Der Luftfilter eines Kettensägen-Einzylindermotors arbeitet in einer extrem staubigen Umgebung – Holzspäne, Rindenstaub und Sägemehl sammeln sich innerhalb weniger Minuten nach dem Schneiden auf dem Filterelement an. Ein teilweise verstopfter Luftfilter magert das Kraftstoffgemisch durch Verringerung des Luftstroms im Verhältnis zur festen Kraftstoffzufuhr, Erhöhung der Verbrennungstemperatur und Beschleunigung des Kolbenverschleißes. Unter normalen Bedingungen sollten die Filter alle 5–10 Betriebsstunden überprüft und gereinigt werden, bei staubigem Hartholzschneiden täglich. Die meisten aktuellen Modelle verwenden Schaumstoff- oder Filzelemente, die vor dem Wiedereinbau mit Druckluft gereinigt oder mit warmem Wasser abgespült und getrocknet werden können.

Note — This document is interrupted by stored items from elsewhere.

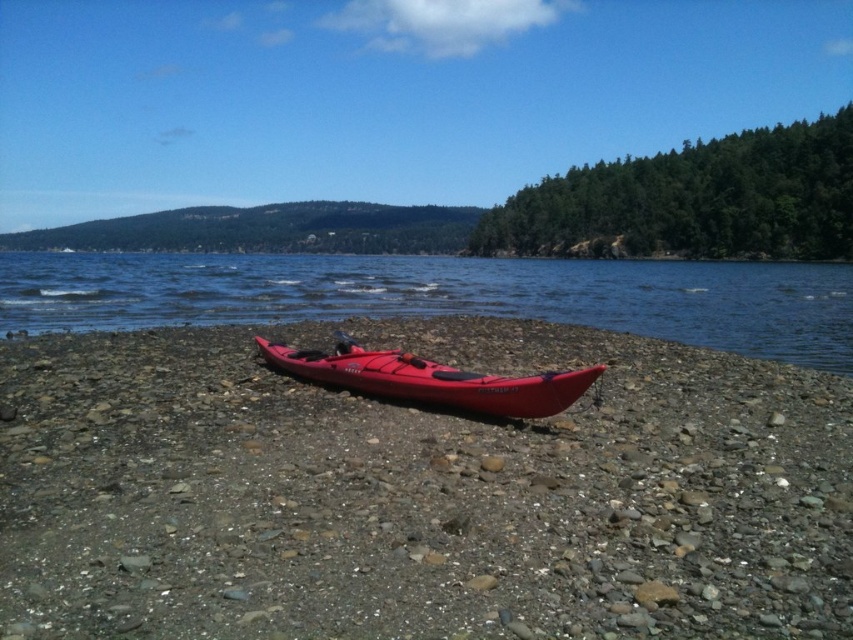 You are planning to take a water tour on the lake. You see two vessels available for use, the matte plastic kayak at center and the matte red canoe at center. Which vessel would be more spacious for carrying more gear?

The matte plastic kayak at center is bigger than the matte red canoe at center, so it would be more spacious for carrying more gear.

You are planning to take a photo of the matte red canoe at center and transparent water at center from the shore. Which object will appear closer to the camera in the photo?

The transparent water at center will appear closer to the camera in the photo because the matte red canoe at center is behind it.

You are standing on the rocky shoreline and want to reach the transparent water at center. Which direction should you walk to get there?

To reach the transparent water at center from the rocky shoreline, you should walk towards the center of the image, as the transparent water at center is located at point [444,296] in the frame. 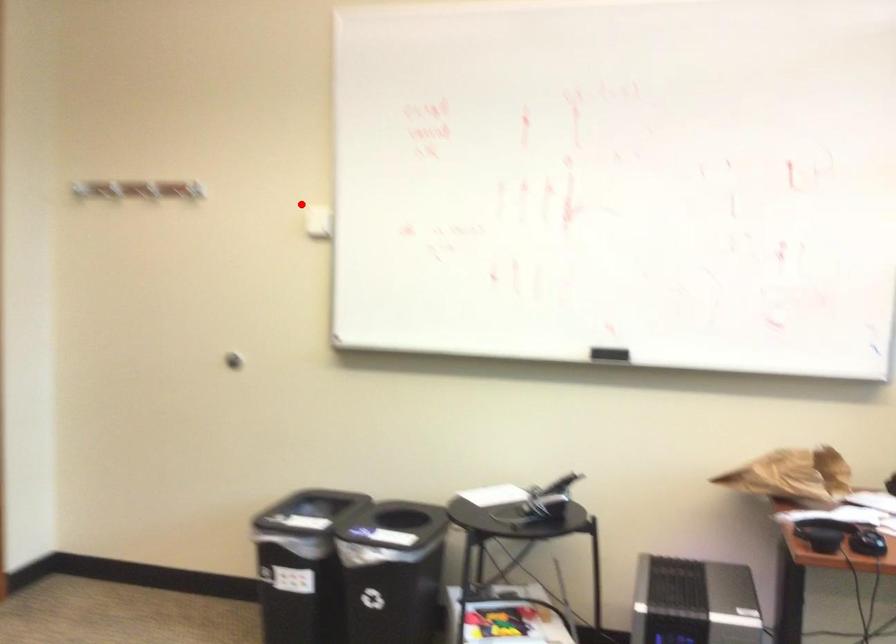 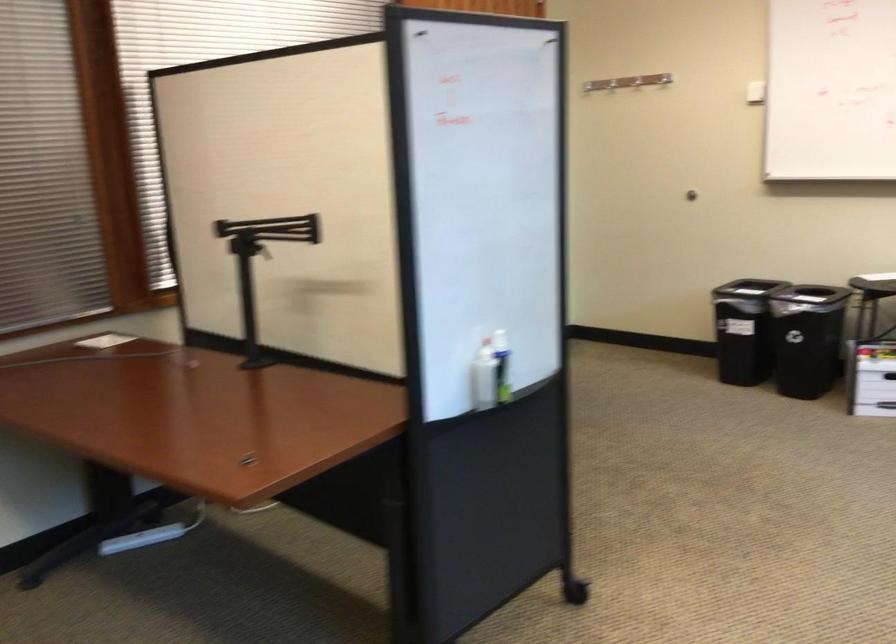 Find the pixel in the second image that matches the highlighted location in the first image.

(664, 79) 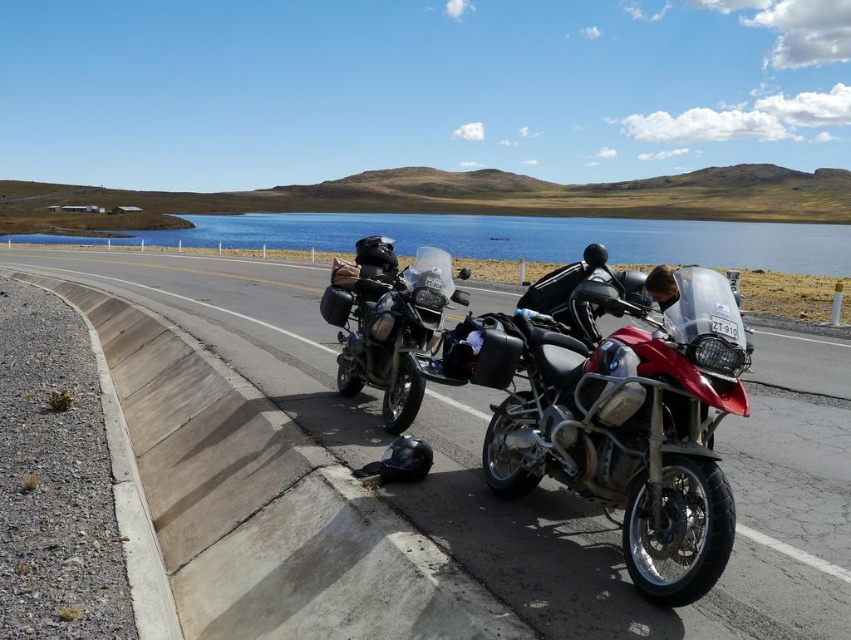 Which is behind, point (798, 570) or point (692, 408)?

Positioned behind is point (798, 570).

Which of these two, asphalt road at center or metallic silver motorcycle at center, stands shorter?

With less height is metallic silver motorcycle at center.

Looking at this image, who is more distant from viewer, (780, 552) or (704, 320)?

Positioned behind is point (780, 552).

This screenshot has width=851, height=640. In order to click on asphalt road at center in this screenshot , I will do `click(618, 532)`.

Does metallic silver motorcycle at center have a greater height compared to matte black motorcycle at center?

Yes, metallic silver motorcycle at center is taller than matte black motorcycle at center.

Is point (581, 378) in front of point (363, 326)?

Yes, point (581, 378) is closer to viewer.

I want to click on metallic silver motorcycle at center, so click(x=627, y=424).

Can you confirm if asphalt road at center is taller than matte black motorcycle at center?

Indeed, asphalt road at center has a greater height compared to matte black motorcycle at center.

Can you confirm if asphalt road at center is positioned to the right of matte black motorcycle at center?

In fact, asphalt road at center is to the left of matte black motorcycle at center.

Find the location of `asphalt road at center`. asphalt road at center is located at coordinates (618, 532).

Die Schienen- und Kettenschmierung erfolgt durch eine automatische Ölpumpe, die von der Kurbelwelle angetrieben wird und während des Betriebs kontinuierlich Stangenöl in die Nut der Führungsschiene pumpt. Die richtige Viskosität des Stangenöls – typischerweise ISO VG 68–100 bei Sommerbedingungen, leichter bei kaltem Wetter – ist wichtig: Ein zu leichtes Öl schleudert bei Betriebsgeschwindigkeit von der Stange; Ein zu viskoses Öl erreicht das Spitzenritzel nicht. Die Überprüfung des Ölstands der Stange vor jedem Tankstopp und die Sicherstellung, dass die Ölauslassöffnung im Montagebereich der Stange frei von Sägemehl ist, sind die beiden am häufigsten übersehenen Wartungsschritte, die zu vorzeitigem Verschleiß der Stange und der Kette führen.